Today’s Sunday Times splashes on news that David Cameron is going to crack down on health tourism – that is, foreign nationals coming to Britain primarily to claim free treatment on the NHS. There have been anecdotal reports of this for some time, but the official figures suggest that there is no health tourism problem, because the number of foreign nationals treated amounts to less than 0.5 per cent of the NHS budget. Of course, the official figures wouldn’t show a problem. The scam involves people being marked down as eligible, even though they are ineligible. Statistics are, as so often, unreliable witness.
More reliable are those who work in the NHS and see the abuse with their own eyes every day. A fortnight ago, one of Britain’s foremost cancer specialists went on the record in the pages of The Spectator. I understand that the piece by Prof J.Meirion Thomas, who spoke out about health tourism, was widely read in Whitehall. As well it ought to have been, because the problem he highlights is of the utmost importance.
As Prof Thomas wrote:
I am frustrated at seeing the NHS targeted by patients who are ineligible for free care, but who usually get through the net. Specialist units may be especially vulnerable. Reluctantly, I have decided to share my concerns. The final trigger to write this article was a potentially ineligible patient who accused me of unethical behaviour because I would not promote his application with my Trust for immediate and free NHS care. In any event, it is not the doctor’s job to decide on eligibility, but often it is only at the time of the initial or even subsequent consultations that the breach is first recognised.

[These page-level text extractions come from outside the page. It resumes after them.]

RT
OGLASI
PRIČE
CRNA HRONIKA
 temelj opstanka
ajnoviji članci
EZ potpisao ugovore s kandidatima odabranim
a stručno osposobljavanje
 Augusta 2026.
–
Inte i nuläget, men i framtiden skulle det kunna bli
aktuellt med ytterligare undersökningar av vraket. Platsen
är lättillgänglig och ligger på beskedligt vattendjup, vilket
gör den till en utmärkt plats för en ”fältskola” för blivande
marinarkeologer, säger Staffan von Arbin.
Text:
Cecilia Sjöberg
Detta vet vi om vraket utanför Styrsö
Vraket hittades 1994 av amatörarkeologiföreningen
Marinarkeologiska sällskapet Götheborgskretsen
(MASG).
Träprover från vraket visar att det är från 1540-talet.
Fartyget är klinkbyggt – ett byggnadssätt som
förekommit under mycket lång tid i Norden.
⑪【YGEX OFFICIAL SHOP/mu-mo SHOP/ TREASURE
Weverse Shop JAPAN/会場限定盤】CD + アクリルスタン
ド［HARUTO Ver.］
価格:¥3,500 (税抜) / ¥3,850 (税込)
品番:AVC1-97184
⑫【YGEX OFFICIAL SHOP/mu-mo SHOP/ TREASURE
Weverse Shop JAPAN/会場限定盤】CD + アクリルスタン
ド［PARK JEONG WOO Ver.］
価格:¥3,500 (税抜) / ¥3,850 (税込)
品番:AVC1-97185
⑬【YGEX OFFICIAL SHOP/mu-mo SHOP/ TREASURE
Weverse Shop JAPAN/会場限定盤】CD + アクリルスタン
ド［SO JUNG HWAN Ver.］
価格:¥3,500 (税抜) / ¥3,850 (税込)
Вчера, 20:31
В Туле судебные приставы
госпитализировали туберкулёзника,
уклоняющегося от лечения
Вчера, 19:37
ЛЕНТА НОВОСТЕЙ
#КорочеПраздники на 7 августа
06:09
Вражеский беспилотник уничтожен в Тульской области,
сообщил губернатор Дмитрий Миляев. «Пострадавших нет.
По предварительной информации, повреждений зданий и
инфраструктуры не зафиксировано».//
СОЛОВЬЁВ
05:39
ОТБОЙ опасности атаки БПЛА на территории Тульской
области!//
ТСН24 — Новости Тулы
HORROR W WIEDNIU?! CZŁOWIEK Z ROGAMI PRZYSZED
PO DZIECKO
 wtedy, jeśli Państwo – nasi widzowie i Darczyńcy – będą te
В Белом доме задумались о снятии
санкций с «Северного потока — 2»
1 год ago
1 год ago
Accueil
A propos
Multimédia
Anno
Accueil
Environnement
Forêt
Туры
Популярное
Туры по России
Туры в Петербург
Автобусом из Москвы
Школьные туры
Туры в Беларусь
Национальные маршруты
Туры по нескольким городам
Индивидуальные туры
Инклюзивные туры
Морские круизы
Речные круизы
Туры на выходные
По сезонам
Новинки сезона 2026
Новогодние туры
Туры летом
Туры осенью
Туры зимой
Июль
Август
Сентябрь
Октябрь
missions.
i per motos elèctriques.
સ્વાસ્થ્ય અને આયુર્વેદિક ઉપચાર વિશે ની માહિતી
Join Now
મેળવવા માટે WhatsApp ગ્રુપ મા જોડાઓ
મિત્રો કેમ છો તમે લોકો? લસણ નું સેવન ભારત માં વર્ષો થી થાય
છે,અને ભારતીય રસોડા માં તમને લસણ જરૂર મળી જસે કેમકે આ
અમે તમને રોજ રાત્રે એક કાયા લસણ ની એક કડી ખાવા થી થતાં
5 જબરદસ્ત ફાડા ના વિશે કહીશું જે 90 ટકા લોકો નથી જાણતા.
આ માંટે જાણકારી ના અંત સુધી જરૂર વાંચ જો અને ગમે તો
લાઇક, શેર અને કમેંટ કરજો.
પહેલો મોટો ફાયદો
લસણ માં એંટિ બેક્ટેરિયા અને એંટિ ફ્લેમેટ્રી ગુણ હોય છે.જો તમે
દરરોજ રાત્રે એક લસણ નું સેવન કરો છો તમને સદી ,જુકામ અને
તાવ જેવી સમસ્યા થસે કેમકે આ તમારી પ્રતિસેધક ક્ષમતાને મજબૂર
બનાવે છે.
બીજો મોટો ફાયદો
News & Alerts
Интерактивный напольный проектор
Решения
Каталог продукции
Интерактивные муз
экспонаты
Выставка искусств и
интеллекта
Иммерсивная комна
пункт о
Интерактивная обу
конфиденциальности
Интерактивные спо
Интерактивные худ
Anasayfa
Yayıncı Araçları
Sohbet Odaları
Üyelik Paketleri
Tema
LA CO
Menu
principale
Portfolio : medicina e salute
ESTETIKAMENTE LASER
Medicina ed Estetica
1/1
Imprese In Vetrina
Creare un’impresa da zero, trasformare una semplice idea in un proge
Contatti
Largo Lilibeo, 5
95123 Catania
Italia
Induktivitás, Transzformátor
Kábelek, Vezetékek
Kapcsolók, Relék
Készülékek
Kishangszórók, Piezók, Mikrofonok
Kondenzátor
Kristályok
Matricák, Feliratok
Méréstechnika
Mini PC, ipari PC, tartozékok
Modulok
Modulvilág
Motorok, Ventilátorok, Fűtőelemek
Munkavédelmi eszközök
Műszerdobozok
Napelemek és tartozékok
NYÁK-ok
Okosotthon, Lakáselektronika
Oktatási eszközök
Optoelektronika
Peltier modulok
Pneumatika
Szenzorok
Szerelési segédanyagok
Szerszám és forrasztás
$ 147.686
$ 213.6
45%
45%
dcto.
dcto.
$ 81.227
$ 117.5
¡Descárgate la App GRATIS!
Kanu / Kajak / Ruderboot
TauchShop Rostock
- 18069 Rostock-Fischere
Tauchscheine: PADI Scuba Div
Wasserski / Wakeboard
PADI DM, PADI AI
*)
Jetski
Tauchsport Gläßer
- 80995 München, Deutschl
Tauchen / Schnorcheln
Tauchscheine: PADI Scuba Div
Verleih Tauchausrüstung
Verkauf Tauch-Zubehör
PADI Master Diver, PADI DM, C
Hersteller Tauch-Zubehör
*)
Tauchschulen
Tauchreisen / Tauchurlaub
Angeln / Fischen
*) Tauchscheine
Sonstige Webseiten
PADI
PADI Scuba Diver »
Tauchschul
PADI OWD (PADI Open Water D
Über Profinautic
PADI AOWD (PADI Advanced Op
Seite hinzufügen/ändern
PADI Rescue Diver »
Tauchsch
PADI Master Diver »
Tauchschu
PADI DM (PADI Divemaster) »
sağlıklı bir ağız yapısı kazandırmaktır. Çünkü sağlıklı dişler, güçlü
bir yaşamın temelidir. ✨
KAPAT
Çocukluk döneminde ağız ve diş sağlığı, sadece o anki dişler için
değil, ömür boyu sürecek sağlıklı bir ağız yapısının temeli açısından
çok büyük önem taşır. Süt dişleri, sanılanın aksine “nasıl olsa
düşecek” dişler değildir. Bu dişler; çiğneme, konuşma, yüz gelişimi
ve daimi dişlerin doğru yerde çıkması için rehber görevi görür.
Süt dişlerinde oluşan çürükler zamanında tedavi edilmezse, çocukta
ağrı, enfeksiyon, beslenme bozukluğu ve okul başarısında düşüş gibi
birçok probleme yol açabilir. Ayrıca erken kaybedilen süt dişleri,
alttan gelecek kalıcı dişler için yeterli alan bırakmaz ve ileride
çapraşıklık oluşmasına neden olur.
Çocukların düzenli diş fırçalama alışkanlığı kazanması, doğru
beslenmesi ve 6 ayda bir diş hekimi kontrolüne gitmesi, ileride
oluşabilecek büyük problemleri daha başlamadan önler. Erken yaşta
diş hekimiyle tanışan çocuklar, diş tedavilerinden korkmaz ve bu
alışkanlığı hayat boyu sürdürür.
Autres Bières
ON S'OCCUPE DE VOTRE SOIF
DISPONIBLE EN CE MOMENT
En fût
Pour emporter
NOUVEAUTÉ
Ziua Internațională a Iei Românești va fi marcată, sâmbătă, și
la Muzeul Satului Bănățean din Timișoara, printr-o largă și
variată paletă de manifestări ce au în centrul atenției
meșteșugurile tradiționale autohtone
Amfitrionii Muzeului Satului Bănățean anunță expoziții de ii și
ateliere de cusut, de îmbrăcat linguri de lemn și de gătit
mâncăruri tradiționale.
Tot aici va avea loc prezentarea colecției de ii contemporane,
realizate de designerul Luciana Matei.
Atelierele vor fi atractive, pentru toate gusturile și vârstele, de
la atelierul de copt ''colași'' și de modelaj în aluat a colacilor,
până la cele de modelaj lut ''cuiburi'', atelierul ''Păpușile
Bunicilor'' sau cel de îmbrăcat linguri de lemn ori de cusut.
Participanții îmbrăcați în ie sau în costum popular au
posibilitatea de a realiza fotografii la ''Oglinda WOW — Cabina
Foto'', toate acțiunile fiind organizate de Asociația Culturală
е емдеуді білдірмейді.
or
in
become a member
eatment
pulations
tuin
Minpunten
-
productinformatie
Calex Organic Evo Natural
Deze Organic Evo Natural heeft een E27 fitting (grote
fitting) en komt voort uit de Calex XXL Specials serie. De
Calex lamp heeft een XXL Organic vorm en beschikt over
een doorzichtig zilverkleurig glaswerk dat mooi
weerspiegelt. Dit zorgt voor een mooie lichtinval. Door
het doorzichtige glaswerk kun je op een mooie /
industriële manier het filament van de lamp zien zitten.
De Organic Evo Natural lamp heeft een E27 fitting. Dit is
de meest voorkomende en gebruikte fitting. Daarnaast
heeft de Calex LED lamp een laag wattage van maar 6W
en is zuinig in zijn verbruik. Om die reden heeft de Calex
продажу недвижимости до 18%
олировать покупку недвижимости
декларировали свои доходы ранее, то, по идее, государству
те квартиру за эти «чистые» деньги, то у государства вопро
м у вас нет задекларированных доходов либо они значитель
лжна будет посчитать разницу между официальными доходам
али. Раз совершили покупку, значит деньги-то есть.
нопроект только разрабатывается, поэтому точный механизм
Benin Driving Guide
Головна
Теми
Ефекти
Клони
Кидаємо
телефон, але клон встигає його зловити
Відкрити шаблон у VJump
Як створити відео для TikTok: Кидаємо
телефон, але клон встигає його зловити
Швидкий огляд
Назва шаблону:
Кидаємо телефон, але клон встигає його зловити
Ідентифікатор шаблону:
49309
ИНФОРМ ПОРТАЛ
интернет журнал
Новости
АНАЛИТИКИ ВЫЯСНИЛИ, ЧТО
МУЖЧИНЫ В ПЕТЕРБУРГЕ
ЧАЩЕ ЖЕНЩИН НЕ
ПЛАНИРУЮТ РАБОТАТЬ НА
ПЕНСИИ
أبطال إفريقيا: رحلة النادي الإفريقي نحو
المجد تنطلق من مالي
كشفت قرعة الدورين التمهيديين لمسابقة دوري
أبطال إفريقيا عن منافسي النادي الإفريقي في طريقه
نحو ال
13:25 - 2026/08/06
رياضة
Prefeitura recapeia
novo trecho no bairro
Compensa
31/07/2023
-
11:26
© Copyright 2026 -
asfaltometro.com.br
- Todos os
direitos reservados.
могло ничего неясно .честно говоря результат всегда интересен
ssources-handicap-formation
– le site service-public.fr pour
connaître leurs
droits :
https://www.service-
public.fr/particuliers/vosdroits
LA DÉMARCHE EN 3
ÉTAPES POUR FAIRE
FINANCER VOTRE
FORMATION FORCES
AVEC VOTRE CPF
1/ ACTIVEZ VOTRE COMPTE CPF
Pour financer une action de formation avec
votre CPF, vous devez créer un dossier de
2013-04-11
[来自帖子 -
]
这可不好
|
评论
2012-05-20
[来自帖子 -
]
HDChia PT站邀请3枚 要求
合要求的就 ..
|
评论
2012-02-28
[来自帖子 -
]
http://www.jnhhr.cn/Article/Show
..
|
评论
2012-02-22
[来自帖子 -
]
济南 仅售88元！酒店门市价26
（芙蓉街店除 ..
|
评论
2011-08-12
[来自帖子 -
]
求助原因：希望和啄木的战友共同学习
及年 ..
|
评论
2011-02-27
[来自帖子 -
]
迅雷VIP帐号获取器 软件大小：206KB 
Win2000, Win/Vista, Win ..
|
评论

The NHS, being a vast bureaucracy, is wide open to abuse. Anyone who knows anyone in Britain can turn up at a GP claiming to the resident. You don’t need any identification. And it’s also very easy to claim that you are resident: the paperwork is easily manipulated:
It would have been the easy thing to do for Prof Thomas to write anonymously.
We’d still have run his piece, but it would have had far less impact. To write under his real name was not without risks. The NHS is not an organisation which accepts criticism well – one NHS chief recently admitted that he was pressured into accepting a massive payoff to go quietly, rather than go public to the problems he found. This is the attitude which led to the Stafford Hospital disaster. Most NHS doctors are appalled at this hushing up, because they know it threatens the NHS. Prof Thomas puts it thus:-
I have worked for the NHS for 43 years, 31 as a consultant surgeon. Several years ago I went with my father, a retired coal miner, to see the monument on the hillside overlooking Ebbw Vale which commemorates the life of Aneurin Bevan, his hero. I believe that the NHS is precious and should not be misused. Perhaps the most important statement in the recent report by Robert Francis QC into the Mid Staffordshire scandal was that we have a ‘statutory duty of candour’ — i.e., health professionals should feel supported and protected should they ever need to speak out. It is in that spirit that I write this article.
In choosing to use his own name, he gave the article far more power and credibility. When a senior NHS consultant says that the system is open to industrial levels of international abuse, and took a risk to say this, then it demands a hearing. Today’s headlines suggest that not just Jeremy Hunt but David Cameron are listening.